The nearly 5-year-old Cesspool Conversion Working Group has advanced that strategy to the Legislature in its latest report, which lawmakers should heed when they convene Jan. 18.
A total of roughly 83,000 homeowner cesspools serve residences in Hawaii. In 2005, the U.S. Environmental Protection Agency banned the use of large-capacity cesspools, including those serving multiple residences.
Most Hawaii cesspools serve only single-family residences and are not regulated by the EPA. Even so, as recently as 2021, the EPA slapped the state with nearly $222,000 in fines for operating seven large-capacity cesspools on Kauai.
It also was still a shameful delay that the state did not make its own substantial move to curb the problem until 2015 when construction of new cesspools was banned.
And it wasn’t until 2017 that the Legislature initially set the date at 2050 for the conversion of cesspools, in order to remove the risk of sewage leaching into groundwater, streams or the ocean.
The following year, lawmakers established the working group, whose latest report for the 2023 session recommends moving up the deadline to 2035 for 12,367 cesspools.
The 13,821 cesspools that pose an even greater environmental hazard must be shut down by 2030, if the proposal is accepted, as it should be.
The state had set the deadline far forward, at 2050, in large part because the homeowner expense of upgrading to conventional sewage treatment is so great.
According to the report, the average cost to convert to an onsite wastewater treatment system is $24,000 — or $210 per month, assuming monthly financing arrangements can be made.

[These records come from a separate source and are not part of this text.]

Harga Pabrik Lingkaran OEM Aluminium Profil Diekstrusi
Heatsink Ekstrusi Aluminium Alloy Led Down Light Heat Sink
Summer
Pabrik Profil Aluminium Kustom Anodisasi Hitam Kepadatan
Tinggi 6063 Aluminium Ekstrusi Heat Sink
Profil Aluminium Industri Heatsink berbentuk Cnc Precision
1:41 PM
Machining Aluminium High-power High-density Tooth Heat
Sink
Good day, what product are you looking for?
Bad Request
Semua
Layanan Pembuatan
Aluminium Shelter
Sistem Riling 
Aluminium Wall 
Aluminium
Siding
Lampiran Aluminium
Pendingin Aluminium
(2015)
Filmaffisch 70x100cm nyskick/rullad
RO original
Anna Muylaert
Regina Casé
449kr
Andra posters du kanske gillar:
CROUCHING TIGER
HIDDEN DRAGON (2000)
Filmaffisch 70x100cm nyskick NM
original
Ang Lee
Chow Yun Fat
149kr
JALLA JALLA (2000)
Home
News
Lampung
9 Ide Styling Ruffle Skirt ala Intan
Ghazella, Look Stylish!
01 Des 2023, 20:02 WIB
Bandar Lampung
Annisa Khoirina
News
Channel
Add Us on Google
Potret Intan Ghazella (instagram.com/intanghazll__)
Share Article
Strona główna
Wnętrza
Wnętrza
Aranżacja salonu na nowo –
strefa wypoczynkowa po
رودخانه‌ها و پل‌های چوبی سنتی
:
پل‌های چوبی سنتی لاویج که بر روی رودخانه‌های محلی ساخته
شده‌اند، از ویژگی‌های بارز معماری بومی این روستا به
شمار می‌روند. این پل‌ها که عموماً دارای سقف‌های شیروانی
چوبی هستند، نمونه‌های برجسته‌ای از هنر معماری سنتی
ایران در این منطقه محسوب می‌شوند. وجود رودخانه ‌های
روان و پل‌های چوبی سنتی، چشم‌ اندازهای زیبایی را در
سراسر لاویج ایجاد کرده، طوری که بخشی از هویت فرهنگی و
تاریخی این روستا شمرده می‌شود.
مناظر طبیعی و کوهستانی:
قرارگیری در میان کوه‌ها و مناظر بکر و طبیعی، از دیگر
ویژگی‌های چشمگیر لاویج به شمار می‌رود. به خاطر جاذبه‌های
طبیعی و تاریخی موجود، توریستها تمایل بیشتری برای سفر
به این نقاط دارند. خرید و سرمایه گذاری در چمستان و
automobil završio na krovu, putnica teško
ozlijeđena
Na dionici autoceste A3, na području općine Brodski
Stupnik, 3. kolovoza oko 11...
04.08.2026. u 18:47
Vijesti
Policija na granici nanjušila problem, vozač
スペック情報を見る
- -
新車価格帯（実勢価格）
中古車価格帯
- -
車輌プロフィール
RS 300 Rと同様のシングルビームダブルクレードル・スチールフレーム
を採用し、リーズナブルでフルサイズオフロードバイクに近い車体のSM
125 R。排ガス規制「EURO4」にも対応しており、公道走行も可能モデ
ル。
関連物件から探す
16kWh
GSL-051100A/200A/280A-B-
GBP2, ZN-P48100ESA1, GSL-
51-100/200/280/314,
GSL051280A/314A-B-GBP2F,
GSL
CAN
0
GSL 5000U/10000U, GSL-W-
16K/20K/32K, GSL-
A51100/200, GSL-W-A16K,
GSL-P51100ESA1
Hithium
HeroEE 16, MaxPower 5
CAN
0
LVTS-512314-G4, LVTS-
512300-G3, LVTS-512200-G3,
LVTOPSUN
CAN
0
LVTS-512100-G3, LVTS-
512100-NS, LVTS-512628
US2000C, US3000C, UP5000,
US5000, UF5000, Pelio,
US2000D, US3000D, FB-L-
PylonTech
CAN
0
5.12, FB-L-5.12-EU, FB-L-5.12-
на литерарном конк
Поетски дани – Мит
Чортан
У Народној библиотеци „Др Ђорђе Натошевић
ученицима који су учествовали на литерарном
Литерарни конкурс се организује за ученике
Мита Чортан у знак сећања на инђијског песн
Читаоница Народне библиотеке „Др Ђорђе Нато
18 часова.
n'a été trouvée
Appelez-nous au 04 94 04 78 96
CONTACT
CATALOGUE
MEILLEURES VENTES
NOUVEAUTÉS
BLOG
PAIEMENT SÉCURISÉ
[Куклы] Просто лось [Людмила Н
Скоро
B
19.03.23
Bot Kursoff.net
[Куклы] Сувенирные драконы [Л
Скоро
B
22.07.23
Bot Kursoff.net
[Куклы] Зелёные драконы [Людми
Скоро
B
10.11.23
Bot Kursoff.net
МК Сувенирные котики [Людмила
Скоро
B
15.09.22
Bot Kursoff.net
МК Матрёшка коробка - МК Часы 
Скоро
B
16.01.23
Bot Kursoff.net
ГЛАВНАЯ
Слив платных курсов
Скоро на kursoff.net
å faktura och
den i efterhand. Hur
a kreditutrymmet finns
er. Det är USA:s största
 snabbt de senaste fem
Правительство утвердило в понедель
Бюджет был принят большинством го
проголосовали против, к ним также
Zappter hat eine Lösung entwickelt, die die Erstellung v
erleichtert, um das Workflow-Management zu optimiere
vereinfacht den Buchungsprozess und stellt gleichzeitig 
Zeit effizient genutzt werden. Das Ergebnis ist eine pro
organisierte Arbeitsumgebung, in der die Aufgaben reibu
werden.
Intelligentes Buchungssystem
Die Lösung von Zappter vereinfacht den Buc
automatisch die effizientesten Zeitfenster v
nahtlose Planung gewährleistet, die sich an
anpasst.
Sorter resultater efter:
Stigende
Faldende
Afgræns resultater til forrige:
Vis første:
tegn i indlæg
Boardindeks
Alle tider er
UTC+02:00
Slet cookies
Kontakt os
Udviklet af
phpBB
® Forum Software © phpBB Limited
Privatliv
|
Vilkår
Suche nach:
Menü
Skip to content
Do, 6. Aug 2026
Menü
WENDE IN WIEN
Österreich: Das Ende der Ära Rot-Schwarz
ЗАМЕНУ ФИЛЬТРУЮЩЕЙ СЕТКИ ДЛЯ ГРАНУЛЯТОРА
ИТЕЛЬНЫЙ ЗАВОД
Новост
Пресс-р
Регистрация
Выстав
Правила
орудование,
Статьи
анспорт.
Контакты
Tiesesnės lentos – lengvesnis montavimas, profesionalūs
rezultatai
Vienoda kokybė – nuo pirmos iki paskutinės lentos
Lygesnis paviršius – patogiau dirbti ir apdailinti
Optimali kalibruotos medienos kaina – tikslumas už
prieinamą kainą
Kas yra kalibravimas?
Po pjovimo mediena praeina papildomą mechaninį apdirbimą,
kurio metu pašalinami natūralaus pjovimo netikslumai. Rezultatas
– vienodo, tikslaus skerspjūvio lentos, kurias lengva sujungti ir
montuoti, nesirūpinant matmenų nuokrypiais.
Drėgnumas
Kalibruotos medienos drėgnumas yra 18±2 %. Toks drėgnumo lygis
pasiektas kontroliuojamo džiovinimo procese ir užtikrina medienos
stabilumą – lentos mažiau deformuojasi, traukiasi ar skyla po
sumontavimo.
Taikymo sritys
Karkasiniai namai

The working group calculated that for those with incomes under $126,000 annually, that cost would amount to 2% of income and thus would pose a financial burden. And about 97% of all Hawaii residents with cesspools fall into that income category, the report states.
To ease the burden, the group recommends that state and county officials develop incentive programs, a mix of financial grants, tax credits and low-interest loans. Making these available in conjunction with a shorter deadline would make earlier conversion more feasible and likely.
Federal aid also should be sought by local government to help pay for the total upgrade costs, with estimates ranging between $880 million and $5.3 billion.
It is clearly worth the investment, given the risks to the environment and public health. According to the EPA’s report on “Cesspools in Hawaii” (epa.gov/uic/cesspools-hawaii), “discharge of raw, untreated sewage to a cesspool can contaminate oceans, streams and groundwater by releasing disease-causing pathogens and nitrates,” the latter causing damage to coral reefs and other aquatic ecosystems.
When endorsing the original deadline set in 2017 through Act 125, Sierra Club of Hawaii provided testimony with more details about the health hazards: Bacteria and viruses can cause gastroenteritis, Hepatitis A, conjunctivitis, leptospirosis, salmonellosis and cholera, among other ailments.
If this sounds scary, it should. Cesspools are a scourge, one to be excised without further delay.